2021年10月には、本作の宣伝を目的とし、特別番組「24年間獄中にいた男のこえ~昭和63年放送「戸籍のない男」を聴く」が放送された。

三上正夫(役所広司)は元ヤクザで殺人犯。13年の刑期を終え、雪深い北海道・旭川刑務所から出所し、身元引受人の弁護士夫婦が待つ東京へ向かう。

今度こそカタギとしてまっとうな生活を送ると心に誓った三上は下町のアパートを借り、職探しを行うが、なかなか見つからない。さらに、生活保護の申請も過去の行いが災いし、受け付けられない。そんなとき、三上のもとへ、前科者が社会復帰を目指す密着ドキュメンタリー番組を制作したいという依頼がくる。

三上は幼いころに別れた、顔も知らない母親の行方を捜すため、人探しの企画番組を行っているテレビ局へ自分の身分帳を送っていた。身分帳とは、刑務所で作られた受刑者の性格、犯歴、入所態度、家族関係などを詳細に記した文書のことである。その内容に興味を持ったプロデューサーの吉澤(長澤まさみ)は元スタッフで小説家志望の津乃田(仲野太賀)に連絡し、取材を行うよう説得する。津乃田は気乗りしないながらも、収入が不安定な現状を変えるため、しぶしぶ仕事を引き受ける。

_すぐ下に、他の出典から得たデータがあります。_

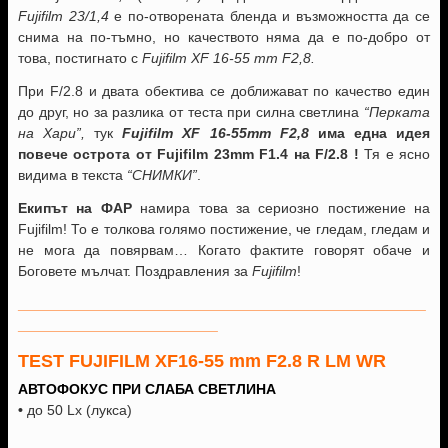
Fujifilm 23/1,4
е по-отворената бленда и възможността да се
снима на по-тъмно, но качеството няма да е по-добро от
това, постигнато с
Fujifilm XF 16-55 mm F2,8.
При F/2.8 и двата обектива се доближават по качество един
до друг, но за разлика от теста при силна светлина
“Перката
на Хари”,
тук
Fujifilm XF 16-55mm
F2,8
има една идея
повече острота от Fujifilm 23mm F1.4 на F/2.8 !
Тя е ясно
видима в текста
“СНИМКИ”
.
Екипът на ФАР
намира това за сериозно постижение на
Fujifilm! То е толкова голямо постижение, че гледам, гледам и
не мога да повярвам… Когато фактите говорят обаче и
Боговете мълчат. Поздравления за
Fujifilm
!
___________________________________________________
_________________________
TEST FUJIFILM XF16-55 mm F2.8 R LM WR
АВТОФОКУС ПРИ СЛАБА СВЕТЛИНА
•
до 50 Lx (лукса)
___________________________________________________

本作は、まっとうに生きようとするが、前科者に対する世間の風当たりは強く、感情をコントロールできなくなり問題を起こしてしまう三上と、それをなんとかサポートしようとする津乃田、身元引受人の庄司(橋爪功)、近所のスーパー店長・松本(六角精児)の交流を描く。

そして、本作の魅力はなんと言っても役所広司。カタギとして柔和な表情を作り丁寧な言葉使いで人と接しようとするが、時折、元ヤクザの一面が現れる。そんな変化を表情やセリフ回しで見事に演じている。特にスーパーで万引きを疑われた三上が「やっていない」と何度も説明するが、色眼鏡で見る店長の言葉に瞬間的に態度を変えるシーンは素晴らしい。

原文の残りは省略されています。